After that tour, and another very tasty coffee at a local cafe, it was still a little light so I made my way south slightly to a large area I later found out to be Maria-Theresien-Platz. I went there as it was open and the early evening light was quite addictive with the wispy cloud formations.



Museums Quartier
On the opposite side of the Ringstrasse was the frankly astonishing Museums Quartier. This is a cultural area that has been relatively recently developed as a cultural zone which is both historic and progressive. Home to "about 70 cultural facilities, the MuseumsQuartier Wien is one of the largest art and culture complexes in the world" and well worth visiting. The three main, blockbuster venues are The  Leopold Museum, The museum moderner kunst stiftung ludwig wien (mumok) and The Kunsthalle Wien but I did not have time for these this time - but I would be back. I walked around a bit as it got darker, and colder and ventured into an area with some closed shops and found a great shop. A great shop selling videogames and some videogame arty stuff called subotron. I could not go inside but I found it all very exciting and they even had an arcade cabinet for "Puck-Man" - the name PacMan before people realised that it could be a bit rude.

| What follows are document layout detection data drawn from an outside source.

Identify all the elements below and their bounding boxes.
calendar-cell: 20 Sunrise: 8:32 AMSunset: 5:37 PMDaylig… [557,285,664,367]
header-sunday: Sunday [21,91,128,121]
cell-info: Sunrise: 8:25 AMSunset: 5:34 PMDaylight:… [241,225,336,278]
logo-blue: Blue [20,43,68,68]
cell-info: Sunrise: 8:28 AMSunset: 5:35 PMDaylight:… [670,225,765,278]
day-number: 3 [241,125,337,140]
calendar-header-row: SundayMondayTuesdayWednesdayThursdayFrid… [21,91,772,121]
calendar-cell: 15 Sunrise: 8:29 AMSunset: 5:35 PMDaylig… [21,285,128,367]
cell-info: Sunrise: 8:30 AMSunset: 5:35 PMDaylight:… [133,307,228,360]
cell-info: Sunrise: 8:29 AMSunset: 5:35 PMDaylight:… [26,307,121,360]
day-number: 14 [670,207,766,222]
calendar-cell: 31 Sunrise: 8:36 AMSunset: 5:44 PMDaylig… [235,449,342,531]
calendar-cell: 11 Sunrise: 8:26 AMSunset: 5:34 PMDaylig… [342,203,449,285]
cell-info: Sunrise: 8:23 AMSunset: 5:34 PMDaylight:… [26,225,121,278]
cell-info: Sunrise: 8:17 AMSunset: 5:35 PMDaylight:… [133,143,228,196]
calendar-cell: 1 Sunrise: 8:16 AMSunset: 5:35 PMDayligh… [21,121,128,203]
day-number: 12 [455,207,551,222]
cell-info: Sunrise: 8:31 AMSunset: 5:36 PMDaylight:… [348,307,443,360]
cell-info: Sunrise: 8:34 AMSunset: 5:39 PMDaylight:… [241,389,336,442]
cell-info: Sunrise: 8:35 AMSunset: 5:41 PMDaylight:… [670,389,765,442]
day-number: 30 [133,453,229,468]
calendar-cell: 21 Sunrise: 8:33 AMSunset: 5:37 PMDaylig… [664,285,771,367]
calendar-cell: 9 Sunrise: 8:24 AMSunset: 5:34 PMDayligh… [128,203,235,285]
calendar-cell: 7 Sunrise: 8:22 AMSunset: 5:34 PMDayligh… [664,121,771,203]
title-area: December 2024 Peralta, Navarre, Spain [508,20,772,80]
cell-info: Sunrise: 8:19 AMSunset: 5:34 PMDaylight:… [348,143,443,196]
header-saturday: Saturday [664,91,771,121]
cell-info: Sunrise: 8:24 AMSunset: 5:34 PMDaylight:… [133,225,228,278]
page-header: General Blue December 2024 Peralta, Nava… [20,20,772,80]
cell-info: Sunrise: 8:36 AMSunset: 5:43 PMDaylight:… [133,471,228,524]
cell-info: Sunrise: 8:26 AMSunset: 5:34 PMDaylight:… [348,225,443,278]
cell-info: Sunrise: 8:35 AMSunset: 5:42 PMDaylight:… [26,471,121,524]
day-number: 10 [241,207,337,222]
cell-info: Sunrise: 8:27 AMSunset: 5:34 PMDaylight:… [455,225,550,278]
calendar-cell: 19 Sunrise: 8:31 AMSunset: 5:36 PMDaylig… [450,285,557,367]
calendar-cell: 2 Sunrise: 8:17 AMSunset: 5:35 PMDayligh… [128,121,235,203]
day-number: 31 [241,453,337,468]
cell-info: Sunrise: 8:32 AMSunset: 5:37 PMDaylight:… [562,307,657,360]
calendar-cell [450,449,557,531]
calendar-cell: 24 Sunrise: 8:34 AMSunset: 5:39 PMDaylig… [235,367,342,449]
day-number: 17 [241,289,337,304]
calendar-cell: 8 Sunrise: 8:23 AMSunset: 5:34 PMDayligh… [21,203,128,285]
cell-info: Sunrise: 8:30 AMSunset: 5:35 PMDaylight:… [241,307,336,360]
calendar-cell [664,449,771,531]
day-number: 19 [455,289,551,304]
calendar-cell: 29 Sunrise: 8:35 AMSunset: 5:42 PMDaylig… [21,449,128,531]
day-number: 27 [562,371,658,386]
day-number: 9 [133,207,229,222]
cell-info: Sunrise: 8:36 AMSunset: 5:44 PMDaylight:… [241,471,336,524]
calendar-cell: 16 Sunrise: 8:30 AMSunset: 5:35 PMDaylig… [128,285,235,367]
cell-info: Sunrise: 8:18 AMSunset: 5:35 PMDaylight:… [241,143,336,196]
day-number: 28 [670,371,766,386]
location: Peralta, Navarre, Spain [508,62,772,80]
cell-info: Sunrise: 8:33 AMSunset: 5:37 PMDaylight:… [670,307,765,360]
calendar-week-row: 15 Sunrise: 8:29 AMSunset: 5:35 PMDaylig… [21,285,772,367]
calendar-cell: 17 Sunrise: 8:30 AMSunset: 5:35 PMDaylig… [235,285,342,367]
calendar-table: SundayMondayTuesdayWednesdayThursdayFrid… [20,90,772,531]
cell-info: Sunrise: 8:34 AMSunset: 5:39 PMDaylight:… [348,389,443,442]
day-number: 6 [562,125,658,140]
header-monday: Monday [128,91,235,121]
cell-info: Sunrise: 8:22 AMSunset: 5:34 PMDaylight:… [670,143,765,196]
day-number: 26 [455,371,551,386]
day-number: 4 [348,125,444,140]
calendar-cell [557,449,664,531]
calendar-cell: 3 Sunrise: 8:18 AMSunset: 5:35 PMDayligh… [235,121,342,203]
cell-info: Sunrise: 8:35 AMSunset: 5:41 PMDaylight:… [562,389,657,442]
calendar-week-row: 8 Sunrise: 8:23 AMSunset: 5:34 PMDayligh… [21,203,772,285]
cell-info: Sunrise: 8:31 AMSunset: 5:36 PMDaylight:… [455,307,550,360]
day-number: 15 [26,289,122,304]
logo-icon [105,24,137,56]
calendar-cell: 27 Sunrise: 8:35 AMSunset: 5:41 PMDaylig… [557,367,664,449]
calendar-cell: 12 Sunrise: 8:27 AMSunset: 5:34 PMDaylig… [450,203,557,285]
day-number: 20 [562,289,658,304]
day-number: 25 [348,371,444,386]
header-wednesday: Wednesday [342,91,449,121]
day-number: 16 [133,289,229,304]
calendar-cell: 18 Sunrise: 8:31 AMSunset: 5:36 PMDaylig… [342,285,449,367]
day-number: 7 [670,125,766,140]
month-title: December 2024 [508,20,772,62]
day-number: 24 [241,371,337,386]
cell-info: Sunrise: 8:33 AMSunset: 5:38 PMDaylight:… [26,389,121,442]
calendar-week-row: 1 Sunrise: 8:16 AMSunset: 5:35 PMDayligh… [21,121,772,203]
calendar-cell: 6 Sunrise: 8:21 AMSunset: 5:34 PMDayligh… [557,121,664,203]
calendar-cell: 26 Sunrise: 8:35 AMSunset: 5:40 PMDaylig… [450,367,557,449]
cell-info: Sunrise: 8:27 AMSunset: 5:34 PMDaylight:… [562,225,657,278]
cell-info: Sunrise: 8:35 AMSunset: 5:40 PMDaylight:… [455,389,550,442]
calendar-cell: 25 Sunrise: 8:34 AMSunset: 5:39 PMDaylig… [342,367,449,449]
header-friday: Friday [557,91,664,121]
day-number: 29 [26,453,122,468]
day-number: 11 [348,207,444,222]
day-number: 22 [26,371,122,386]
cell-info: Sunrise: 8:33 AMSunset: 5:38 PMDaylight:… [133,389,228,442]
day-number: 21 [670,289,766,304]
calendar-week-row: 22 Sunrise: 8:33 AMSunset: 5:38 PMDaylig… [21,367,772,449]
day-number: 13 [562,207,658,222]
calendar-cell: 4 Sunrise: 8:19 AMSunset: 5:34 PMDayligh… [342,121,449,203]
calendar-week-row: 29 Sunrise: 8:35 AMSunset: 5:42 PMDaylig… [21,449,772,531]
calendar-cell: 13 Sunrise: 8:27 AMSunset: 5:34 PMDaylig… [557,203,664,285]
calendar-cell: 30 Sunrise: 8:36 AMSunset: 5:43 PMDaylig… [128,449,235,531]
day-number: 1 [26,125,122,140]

It was dark now and I was a little tired so I made my way back to the hostel (I wanted to go to Bratislava the next day - quite early) via a short break when I heard some good buskers playing some atmospheric music that reminded me a little of UNIKO. The effect of this little detour was that I missed the trams - and it was only about 7:30pm. Vienna is not a sleepy, small town but there were no trams on the Ringstrasse at all and the streets were eerily quiet.



Running
I waited for a bit for the tram but nothing came at all. The reason? "Nightrun". There were a few people now in high-vis jackets and I went over to ask what was happening. I was told there was a running event being held which was a run around the Ring - which at about 5km long, was an  ideal length for a mass participation run. It was based around Rathaus Park (where the town hall was - and explained the strange banners there earlier) so I made my way there for a mini festival of sorts with food and music. And lots of people.

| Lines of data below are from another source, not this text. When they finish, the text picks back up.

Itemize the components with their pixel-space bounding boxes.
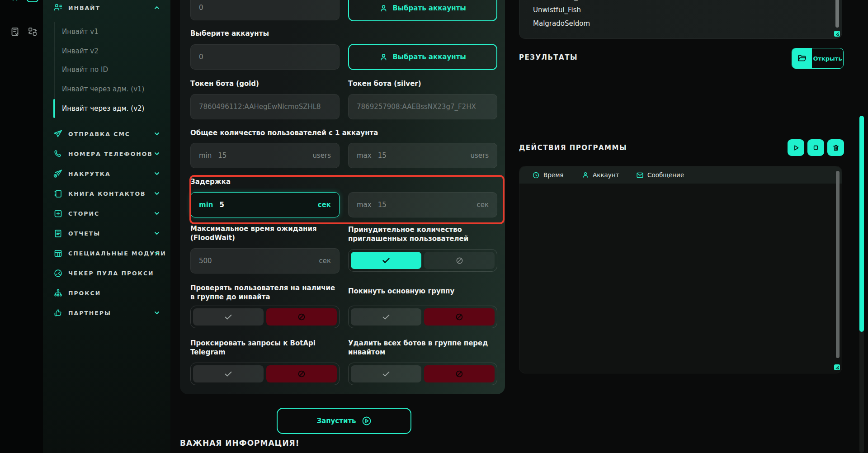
sidebar-item-invite[interactable]: ИНВАЙТ <box>43 0 170 18</box>
chevron-down-icon <box>153 150 160 157</box>
stop-actions-button[interactable] <box>807 139 824 156</box>
chevron-down-icon <box>153 210 160 217</box>
sidebar-item-label: ИНВАЙТ <box>68 5 100 11</box>
sidebar-item-phone-numbers[interactable]: НОМЕРА ТЕЛЕФОНОВ <box>43 144 170 164</box>
sidebar-item-stories[interactable]: СТОРИС <box>43 203 170 223</box>
open-results-button[interactable]: Открыть <box>792 48 844 69</box>
column-message[interactable]: Сообщение <box>636 166 684 184</box>
account-name-row[interactable]: MalgradoSeldom <box>519 17 842 30</box>
leave-group-label: Покинуть основную группу <box>348 287 497 296</box>
sidebar-item-label: ЧЕКЕР ПУЛА ПРОКСИ <box>68 270 154 277</box>
token-gold-input[interactable]: 7860496112:AAHegEwNlcmoSZHL8 <box>190 94 340 119</box>
page-scrollbar-thumb[interactable] <box>859 116 864 332</box>
run-button[interactable]: Запустить <box>277 408 411 434</box>
toggle-yes-button[interactable] <box>351 308 421 326</box>
max-value: 15 <box>378 201 387 209</box>
delete-bots-toggle <box>348 363 497 385</box>
clipboard-check-icon[interactable] <box>9 26 20 37</box>
min-suffix: сек <box>318 201 331 209</box>
sidebar-item-proxy-pool-checker[interactable]: ЧЕКЕР ПУЛА ПРОКСИ <box>43 263 170 283</box>
logo-pill-icon[interactable] <box>26 0 39 4</box>
proxy-requests-toggle <box>190 363 340 385</box>
chevron-down-icon <box>153 309 160 316</box>
sidebar-item-label: НАКРУТКА <box>68 170 111 177</box>
delay-max-input[interactable]: max 15 сек <box>348 192 497 217</box>
chevron-down-icon <box>153 250 160 257</box>
swap-icon[interactable] <box>27 26 38 37</box>
sidebar-item-proxy[interactable]: ПРОКСИ <box>43 283 170 303</box>
floodwait-input[interactable]: 500 сек <box>190 248 340 274</box>
sidebar-item-invite-admin-v2[interactable]: Инвайт через адм. (v2) <box>43 99 170 118</box>
invite-user-icon <box>53 3 63 13</box>
column-account[interactable]: Аккаунт <box>582 166 619 184</box>
start-actions-button[interactable] <box>788 139 804 156</box>
account-count-value: 0 <box>199 4 203 12</box>
resize-handle-icon[interactable] <box>834 31 840 37</box>
total-users-max-input[interactable]: max 15 users <box>348 143 497 168</box>
min-value: 5 <box>219 201 224 209</box>
toggle-no-button[interactable] <box>424 252 495 269</box>
gauge-icon <box>53 268 63 278</box>
select-accounts-button-top[interactable]: Выбрать аккаунты <box>348 0 497 21</box>
table-grid-icon <box>53 248 63 258</box>
account-name-row[interactable]: Unwistful_Fish <box>519 3 842 17</box>
sidebar-item-invite-v2[interactable]: Инвайт v2 <box>43 42 170 61</box>
account-name-row[interactable]: Snowmobile_Breakthrough <box>519 0 842 3</box>
sidebar-item-boosting[interactable]: НАКРУТКА <box>43 164 170 184</box>
toggle-yes-button[interactable] <box>351 365 421 382</box>
sidebar-item-special-modules[interactable]: СПЕЦИАЛЬНЫЕ МОДУЛИ <box>43 243 170 263</box>
column-time[interactable]: Время <box>532 166 563 184</box>
network-icon <box>53 288 63 298</box>
delay-min-input[interactable]: min 5 сек <box>190 192 340 217</box>
toggle-no-button[interactable] <box>266 365 337 382</box>
toggle-no-button[interactable] <box>424 365 495 382</box>
run-button-label: Запустить <box>316 417 356 425</box>
logo-wing-icon[interactable] <box>9 0 21 4</box>
sidebar-item-sms[interactable]: ОТПРАВКА СМС <box>43 124 170 144</box>
accounts-list-box[interactable]: Snowmobile_Breakthrough Unwistful_Fish M… <box>519 0 842 39</box>
toggle-no-button[interactable] <box>266 308 337 326</box>
sidebar-item-invite-admin-v1[interactable]: Инвайт через адм. (v1) <box>43 80 170 99</box>
account-count-input-top[interactable]: 0 <box>190 0 340 20</box>
sidebar-item-label: НОМЕРА ТЕЛЕФОНОВ <box>68 151 153 157</box>
min-prefix: min <box>199 201 213 209</box>
toggle-yes-button[interactable] <box>193 365 264 382</box>
main-content: 0 Выбрать аккаунты Выберите аккаунты 0 В… <box>170 0 516 453</box>
account-count-input[interactable]: 0 <box>190 44 340 70</box>
sidebar-item-invite-v1[interactable]: Инвайт v1 <box>43 22 170 41</box>
sidebar-item-label: ПРОКСИ <box>68 290 101 297</box>
toggle-yes-button[interactable] <box>193 308 264 326</box>
accounts-list-scrollbar[interactable] <box>835 0 839 28</box>
sidebar-item-invite-by-id[interactable]: Инвайт по ID <box>43 60 170 79</box>
min-suffix: users <box>312 151 331 160</box>
resize-handle-icon[interactable] <box>834 364 840 370</box>
leave-group-toggle <box>348 306 497 328</box>
max-value: 15 <box>378 151 387 160</box>
sidebar-item-label: ПАРТНЕРЫ <box>68 310 111 316</box>
clear-actions-button[interactable] <box>827 139 844 156</box>
token-silver-input[interactable]: 7869257908:AAEBssNX23g7_F2HX <box>348 94 497 119</box>
chevron-down-icon <box>153 170 160 177</box>
prohibit-icon <box>454 369 464 379</box>
actions-table-header: Время Аккаунт Сообщение <box>519 166 842 184</box>
sidebar-item-label: СТОРИС <box>68 210 99 217</box>
sidebar-item-reports[interactable]: ОТЧЕТЫ <box>43 223 170 243</box>
choose-accounts-label: Выберите аккаунты <box>190 29 340 38</box>
floodwait-value: 500 <box>199 257 212 265</box>
actions-table-scrollbar[interactable] <box>836 171 840 358</box>
total-users-min-input[interactable]: min 15 users <box>190 143 340 168</box>
toggle-no-button[interactable] <box>424 308 495 326</box>
open-button-label: Открыть <box>812 48 843 68</box>
check-icon <box>223 369 233 379</box>
max-suffix: сек <box>476 201 489 209</box>
settings-card: 0 Выбрать аккаунты Выберите аккаунты 0 В… <box>180 0 505 394</box>
sidebar-item-partners[interactable]: ПАРТНЕРЫ <box>43 303 170 323</box>
sidebar-item-contact-book[interactable]: КНИГА КОНТАКТОВ <box>43 184 170 203</box>
chevron-down-icon <box>153 130 160 137</box>
play-icon <box>792 144 800 152</box>
select-accounts-label: Выбрать аккаунты <box>392 4 466 12</box>
force-count-label: Принудительное количество приглашенных п… <box>348 225 497 243</box>
thumbs-up-icon <box>53 308 63 318</box>
toggle-yes-button[interactable] <box>351 252 421 269</box>
select-accounts-button[interactable]: Выбрать аккаунты <box>348 44 497 70</box>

And with that, I was ready to go back and decide whether to take the train or bus to Bratislava the next day. It was only a day trip but it could not fail to be a good trip, could it?

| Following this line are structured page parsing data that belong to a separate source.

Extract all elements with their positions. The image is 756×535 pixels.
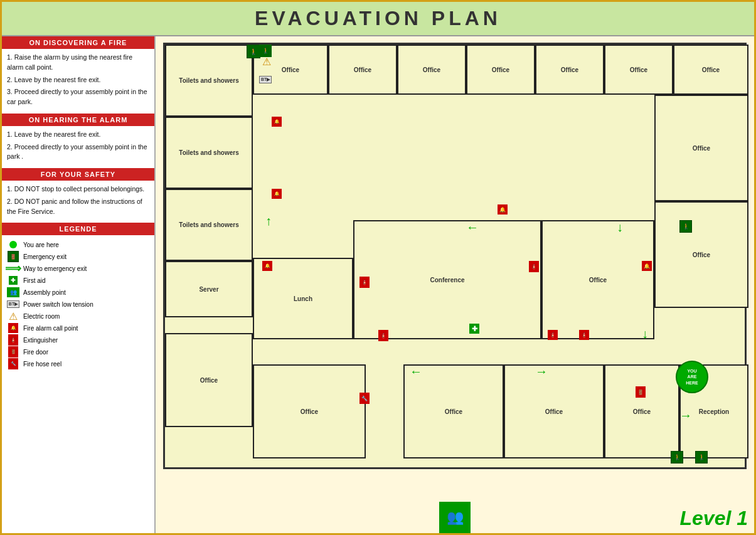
room-office-cr: Office [541, 220, 654, 339]
section-content-discovering: 1. Raise the alarm by using the nearest … [2, 49, 154, 114]
legend-section: You are here 🚪 Emergency exit ⟹ Way to e… [2, 235, 154, 373]
room-office2: Office [328, 45, 397, 95]
room-conference: Conference [353, 220, 541, 339]
emergency-exit-topleft: 🚶 [247, 45, 260, 58]
legend-alarm: 🔔 Fire alarm call point [7, 323, 149, 333]
fire-alarm-icon: 🔔 [642, 261, 652, 271]
room-office6: Office [604, 45, 673, 95]
assembly-icon-bottom: 👥 [439, 502, 471, 533]
legend-label: Emergency exit [23, 253, 67, 260]
section-content-alarm: 1. Leave by the nearest fire exit. 2. Pr… [2, 126, 154, 168]
legend-label: Fire alarm call point [23, 325, 78, 332]
fire-alarm-icon: 🔔 [498, 204, 508, 215]
room-office-bot4: Office [604, 364, 679, 458]
fire-icon-mid3: 🧯 [579, 330, 589, 340]
warning-icon: ⚠ [9, 310, 18, 322]
evacuation-arrow-icon: ← [466, 220, 479, 235]
legend-extinguisher: 🧯 Extinguisher [7, 335, 149, 345]
extinguisher-icon: 🧯 [579, 330, 589, 340]
room-office5: Office [535, 45, 604, 95]
room-toilets1: Toilets and showers [165, 45, 253, 117]
room-office7: Office [673, 45, 748, 95]
arrow-down-1: ↓ [617, 220, 623, 235]
legend-bt: BT▶ Power switch low tension [7, 299, 149, 309]
firedoor-icon: 🚪 [636, 386, 646, 398]
exit-bottom-2: 🚶 [695, 451, 708, 463]
fire-alarm-3: 🔔 [262, 261, 272, 271]
exit-sign-icon: 🚶 [695, 451, 708, 463]
room-office-bl: Office [165, 333, 253, 427]
exit-sign-icon: 🚶 [259, 45, 272, 57]
alarm-icon: 🔔 [8, 323, 18, 333]
fire-icon-mid2: 🧯 [548, 330, 558, 340]
bt-icon: BT▶ [7, 300, 19, 308]
arrow-right-2: → [679, 408, 692, 423]
section-header-legend: LEGENDE [2, 223, 154, 235]
extinguisher-icon: 🧯 [8, 334, 18, 346]
fire-icon-bot: 🚪 [636, 386, 646, 398]
extinguisher-icon: 🧯 [378, 330, 388, 341]
arrow-left-2: ← [410, 364, 422, 379]
exit-sign-icon: 🚶 [679, 220, 692, 233]
legend-label: Assembly point [23, 289, 66, 296]
extinguisher-2: 🧯 [378, 330, 388, 341]
fire-icon-right: 🧯 [529, 261, 539, 272]
extinguisher-icon: 🧯 [359, 277, 370, 288]
evacuation-arrow-icon: ↓ [617, 220, 623, 235]
green-dot-icon [9, 241, 17, 248]
legend-firedoor: 🚪 Fire door [7, 347, 149, 357]
fire-alarm-icon: 🔔 [272, 117, 282, 127]
arrow-right-1: → [535, 364, 548, 379]
room-toilets2: Toilets and showers [165, 117, 253, 189]
bt-power-icon: BT▶ [259, 76, 272, 83]
legend-arrow: ⟹ Way to emergency exit [7, 263, 149, 273]
level-indicator: Level 1 [679, 507, 748, 530]
legend-emergency-exit: 🚪 Emergency exit [7, 252, 149, 262]
evacuation-arrow-icon: → [535, 364, 548, 379]
exit-sign-icon: 🚶 [671, 451, 683, 463]
legend-label: Power switch low tension [23, 301, 93, 308]
section-header-discovering: ON DISCOVERING A FIRE [2, 36, 154, 49]
exit-top: 🚶 [259, 45, 272, 57]
legend-assembly: 👥 Assembly point [7, 287, 149, 297]
evacuation-arrow-icon: → [679, 408, 692, 423]
firstaid-icon: ✚ [9, 276, 18, 285]
fire-icon-mid: 🔔 [498, 204, 508, 215]
hose-1: 🔧 [359, 393, 370, 404]
firstaid-icon: ✚ [469, 324, 479, 334]
fire-alarm-icon: 🔔 [262, 261, 272, 271]
hose-icon: 🔧 [8, 358, 18, 369]
evacuation-arrow-icon: ↑ [265, 214, 272, 228]
firedoor-icon: 🚪 [8, 346, 18, 358]
legend-label: Way to emergency exit [23, 265, 87, 272]
room-office-r2: Office [654, 201, 748, 308]
legend-label: You are here [23, 241, 59, 248]
fire-alarm-1: 🔔 [272, 117, 282, 127]
left-panel: ON DISCOVERING A FIRE 1. Raise the alarm… [2, 36, 156, 535]
fire-alarm-2: 🔔 [272, 189, 282, 199]
room-office-bot1: Office [253, 364, 366, 458]
arrow-up-1: ↑ [265, 214, 272, 228]
assembly-icon: 👥 [7, 287, 19, 297]
evacuation-arrow-icon: ← [410, 364, 422, 379]
room-office3: Office [397, 45, 466, 95]
legend-label: Extinguisher [23, 337, 58, 344]
arrow-left-1: ← [466, 220, 479, 235]
warning-triangle: ⚠ [262, 56, 271, 68]
bt-switch: BT▶ [259, 76, 272, 83]
exit-sign-icon: 🚶 [247, 45, 260, 58]
legend-hose: 🔧 Fire hose reel [7, 359, 149, 369]
arrow-down-2: ↓ [642, 327, 648, 341]
room-toilets3: Toilets and showers [165, 189, 253, 261]
legend-electric: ⚠ Electric room [7, 311, 149, 321]
room-server: Server [165, 261, 253, 317]
fire-alarm-icon: 🔔 [272, 189, 282, 199]
extinguisher-icon: 🧯 [529, 261, 539, 272]
legend-label: Fire hose reel [23, 361, 61, 368]
first-aid-1: ✚ [469, 324, 479, 334]
page-title: EVACUATION PLAN [2, 2, 754, 36]
hose-reel-icon: 🔧 [359, 393, 370, 404]
you-are-here-marker: YOU ARE HERE [676, 361, 708, 393]
assembly-point-bottom: 👥 [439, 502, 471, 533]
room-office4: Office [466, 45, 535, 95]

Vienna 2013 Day 1 - click here for album

1. This is a new combination of a croissant and doughnut that is supposedly taking New York by storm. I thought it was too sweet and exactly what you would imagine US desserts to be - like Krispy Kreme. I will not be joining in the craze.
2. Interestingly, and ironically, on the train to Vienna that morning, I had read an article about the circle line in London [link] and how London Transport's consultants always told new metro developers to never implement a circular system. It was an interesting article actually, read it if you get the chance.